The delay is much shorter if there is a response from a web server or similar. As soon as data is coming back from the destination server the "SEND OK" also returns. If the response time is 20ms the SEND OK is also returned fast and comes first, with no time separation from received remote data.
The images below show sampled voltages on serial port Tx, Rx physical pins on the device - The blue signal being data sent to the ESP8266 and yellow being the response.
If server response is delayed the "SEND OK" comes by itself after 290ms.
If remote server responds in 20ms the "SEND OK" returns much faster in front of the response data.
It looks like the ESP8266 "forgets" to flush the input stream. With no remote response, flushing is finally done by an internal timer after 290ms. When a remote response returns earlier than the 290 ms, the ESP8266 is forced to send data back - starting with "SEND OK".

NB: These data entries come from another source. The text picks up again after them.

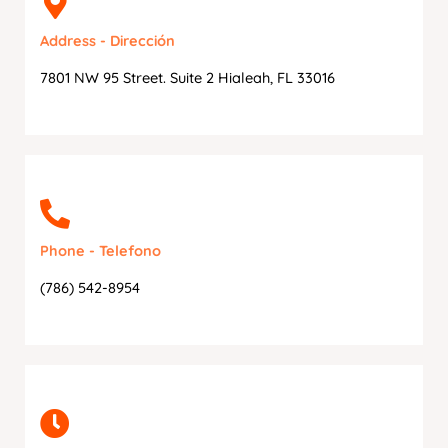
Address - Dirección
7801 NW 95 Street. Suite 2 Hialeah, FL 33016
Phone - Telefono
‭(786) 542-8954‬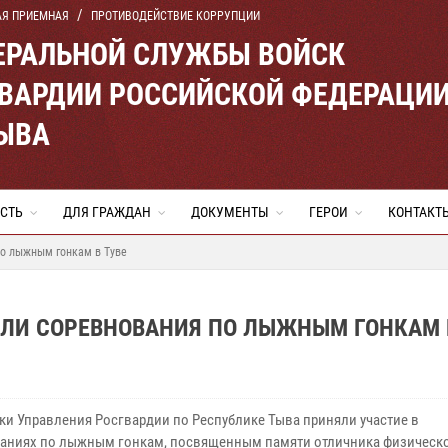
АЯ ПРИЕМНАЯ
ПРОТИВОДЕЙСТВИЕ КОРРУПЦИИ
ЕРАЛЬНОЙ СЛУЖБЫ ВОЙСК
ВАРДИИ РОССИЙСКОЙ ФЕДЕРАЦИ
ТЫВА
СТЬ
ДЛЯ ГРАЖДАН
ДОКУМЕНТЫ
ГЕРОИ
КОНТАКТ
о лыжным гонкам в Туве
ЛИ СОРЕВНОВАНИЯ ПО ЛЫЖНЫМ ГОНКАМ 
ки Управления Росгвардии по Республике Тыва приняли участие в
аниях по лыжным гонкам, посвященным памяти отличника физическо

As the delay inhibits further sending until you have data on the receive stream it makes streaming data out in small portions extremely slow for no good reason. "SEND OK", I think, should be confirmed as soon as data is in the ESP8266 output buffer or possibly when the buffer has been sent over TCP. It would be much more effective to only rely on a "buffer full" error when you request a certain number of bytes sent in the initial CIPSEND command and the output buffer has not yet room for the number of bytes requested. It should just stream out as fast as it can an not care if anything comes back from the remote peer.